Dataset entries
········
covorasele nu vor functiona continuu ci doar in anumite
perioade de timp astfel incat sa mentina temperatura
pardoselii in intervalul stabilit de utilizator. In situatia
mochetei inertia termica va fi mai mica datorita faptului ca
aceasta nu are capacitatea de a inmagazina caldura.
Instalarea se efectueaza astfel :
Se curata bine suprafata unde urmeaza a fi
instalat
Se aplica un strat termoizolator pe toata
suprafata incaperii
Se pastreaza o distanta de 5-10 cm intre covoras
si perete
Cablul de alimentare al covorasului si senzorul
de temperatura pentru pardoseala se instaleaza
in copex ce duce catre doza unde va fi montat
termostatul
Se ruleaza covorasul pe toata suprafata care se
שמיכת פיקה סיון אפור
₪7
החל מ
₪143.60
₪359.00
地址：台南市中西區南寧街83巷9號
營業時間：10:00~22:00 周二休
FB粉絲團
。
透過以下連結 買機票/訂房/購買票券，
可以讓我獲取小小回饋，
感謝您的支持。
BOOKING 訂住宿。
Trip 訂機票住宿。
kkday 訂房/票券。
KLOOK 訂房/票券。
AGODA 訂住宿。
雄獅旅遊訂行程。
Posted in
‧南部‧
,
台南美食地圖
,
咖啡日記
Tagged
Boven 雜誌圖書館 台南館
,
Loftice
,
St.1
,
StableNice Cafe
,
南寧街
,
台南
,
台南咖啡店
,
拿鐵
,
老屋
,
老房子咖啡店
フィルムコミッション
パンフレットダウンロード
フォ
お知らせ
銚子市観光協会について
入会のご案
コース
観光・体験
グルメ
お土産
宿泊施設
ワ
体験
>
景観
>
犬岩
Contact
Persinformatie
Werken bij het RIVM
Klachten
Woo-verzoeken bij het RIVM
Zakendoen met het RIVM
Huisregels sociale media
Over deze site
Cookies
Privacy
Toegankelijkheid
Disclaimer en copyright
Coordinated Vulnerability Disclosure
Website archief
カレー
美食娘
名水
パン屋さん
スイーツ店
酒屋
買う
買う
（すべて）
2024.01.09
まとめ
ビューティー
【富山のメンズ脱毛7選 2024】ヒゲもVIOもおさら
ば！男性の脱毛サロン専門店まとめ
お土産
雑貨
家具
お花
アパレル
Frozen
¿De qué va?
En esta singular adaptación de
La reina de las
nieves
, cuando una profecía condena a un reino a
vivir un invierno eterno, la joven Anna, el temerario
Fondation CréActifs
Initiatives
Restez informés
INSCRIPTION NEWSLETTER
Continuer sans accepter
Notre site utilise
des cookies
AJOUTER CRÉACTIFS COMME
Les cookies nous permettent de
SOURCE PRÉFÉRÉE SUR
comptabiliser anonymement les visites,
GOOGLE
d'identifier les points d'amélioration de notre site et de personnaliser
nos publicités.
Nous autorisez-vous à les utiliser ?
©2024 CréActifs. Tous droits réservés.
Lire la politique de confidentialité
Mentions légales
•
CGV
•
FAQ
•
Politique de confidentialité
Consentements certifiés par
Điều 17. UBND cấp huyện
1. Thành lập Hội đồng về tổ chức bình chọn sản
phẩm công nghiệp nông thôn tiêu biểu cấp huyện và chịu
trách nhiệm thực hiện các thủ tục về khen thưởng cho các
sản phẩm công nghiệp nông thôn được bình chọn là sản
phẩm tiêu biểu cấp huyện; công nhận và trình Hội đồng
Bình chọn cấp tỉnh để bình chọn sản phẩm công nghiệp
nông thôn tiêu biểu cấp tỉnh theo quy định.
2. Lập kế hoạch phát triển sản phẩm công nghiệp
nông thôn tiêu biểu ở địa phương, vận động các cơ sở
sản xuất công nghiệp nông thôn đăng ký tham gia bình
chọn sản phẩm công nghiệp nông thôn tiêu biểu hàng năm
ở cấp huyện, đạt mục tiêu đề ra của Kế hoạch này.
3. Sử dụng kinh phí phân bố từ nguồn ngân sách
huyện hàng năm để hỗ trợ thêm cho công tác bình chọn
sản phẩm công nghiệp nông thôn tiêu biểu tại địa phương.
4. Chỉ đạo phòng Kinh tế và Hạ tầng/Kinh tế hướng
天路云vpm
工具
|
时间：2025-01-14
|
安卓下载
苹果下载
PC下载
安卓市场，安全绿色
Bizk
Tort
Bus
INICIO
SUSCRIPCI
········
Work instruction>
Your task is to retype all the records above with nothing left out.

Solution to this task>
covorasele nu vor functiona continuu ci doar in anumite
perioade de timp astfel incat sa mentina temperatura
pardoselii in intervalul stabilit de utilizator. In situatia
mochetei inertia termica va fi mai mica datorita faptului ca
aceasta nu are capacitatea de a inmagazina caldura.
Instalarea se efectueaza astfel :
Se curata bine suprafata unde urmeaza a fi
instalat
Se aplica un strat termoizolator pe toata
suprafata incaperii
Se pastreaza o distanta de 5-10 cm intre covoras
si perete
Cablul de alimentare al covorasului si senzorul
de temperatura pentru pardoseala se instaleaza
in copex ce duce catre doza unde va fi montat
termostatul
Se ruleaza covorasul pe toata suprafata care se
שמיכת פיקה סיון אפור
₪7
החל מ
₪143.60
₪359.00
地址：台南市中西區南寧街83巷9號
營業時間：10:00~22:00 周二休
FB粉絲團
。
透過以下連結 買機票/訂房/購買票券，
可以讓我獲取小小回饋，
感謝您的支持。
BOOKING 訂住宿。
Trip 訂機票住宿。
kkday 訂房/票券。
KLOOK 訂房/票券。
AGODA 訂住宿。
雄獅旅遊訂行程。
Posted in
‧南部‧
,
台南美食地圖
,
咖啡日記
Tagged
Boven 雜誌圖書館 台南館
,
Loftice
,
St.1
,
StableNice Cafe
,
南寧街
,
台南
,
台南咖啡店
,
拿鐵
,
老屋
,
老房子咖啡店
フィルムコミッション
パンフレットダウンロード
フォ
お知らせ
銚子市観光協会について
入会のご案
コース
観光・体験
グルメ
お土産
宿泊施設
ワ
体験
>
景観
>
犬岩
Contact
Persinformatie
Werken bij het RIVM
Klachten
Woo-verzoeken bij het RIVM
Zakendoen met het RIVM
Huisregels sociale media
Over deze site
Cookies
Privacy
Toegankelijkheid
Disclaimer en copyright
Coordinated Vulnerability Disclosure
Website archief
カレー
美食娘
名水
パン屋さん
スイーツ店
酒屋
買う
買う
（すべて）
2024.01.09
まとめ
ビューティー
【富山のメンズ脱毛7選 2024】ヒゲもVIOもおさら
ば！男性の脱毛サロン専門店まとめ
お土産
雑貨
家具
お花
アパレル
Frozen
¿De qué va?
En esta singular adaptación de
La reina de las
nieves
, cuando una profecía condena a un reino a
vivir un invierno eterno, la joven Anna, el temerario
Fondation CréActifs
Initiatives
Restez informés
INSCRIPTION NEWSLETTER
Continuer sans accepter
Notre site utilise
des cookies
AJOUTER CRÉACTIFS COMME
Les cookies nous permettent de
SOURCE PRÉFÉRÉE SUR
comptabiliser anonymement les visites,
GOOGLE
d'identifier les points d'amélioration de notre site et de personnaliser
nos publicités.
Nous autorisez-vous à les utiliser ?
©2024 CréActifs. Tous droits réservés.
Lire la politique de confidentialité
Mentions légales
•
CGV
•
FAQ
•
Politique de confidentialité
Consentements certifiés par
Điều 17. UBND cấp huyện
1. Thành lập Hội đồng về tổ chức bình chọn sản
phẩm công nghiệp nông thôn tiêu biểu cấp huyện và chịu
trách nhiệm thực hiện các thủ tục về khen thưởng cho các
sản phẩm công nghiệp nông thôn được bình chọn là sản
phẩm tiêu biểu cấp huyện; công nhận và trình Hội đồng
Bình chọn cấp tỉnh để bình chọn sản phẩm công nghiệp
nông thôn tiêu biểu cấp tỉnh theo quy định.
2. Lập kế hoạch phát triển sản phẩm công nghiệp
nông thôn tiêu biểu ở địa phương, vận động các cơ sở
sản xuất công nghiệp nông thôn đăng ký tham gia bình
chọn sản phẩm công nghiệp nông thôn tiêu biểu hàng năm
ở cấp huyện, đạt mục tiêu đề ra của Kế hoạch này.
3. Sử dụng kinh phí phân bố từ nguồn ngân sách
huyện hàng năm để hỗ trợ thêm cho công tác bình chọn
sản phẩm công nghiệp nông thôn tiêu biểu tại địa phương.
4. Chỉ đạo phòng Kinh tế và Hạ tầng/Kinh tế hướng
天路云vpm
工具
|
时间：2025-01-14
|
安卓下载
苹果下载
PC下载
安卓市场，安全绿色
Bizk
Tort
Bus
INICIO
SUSCRIPCI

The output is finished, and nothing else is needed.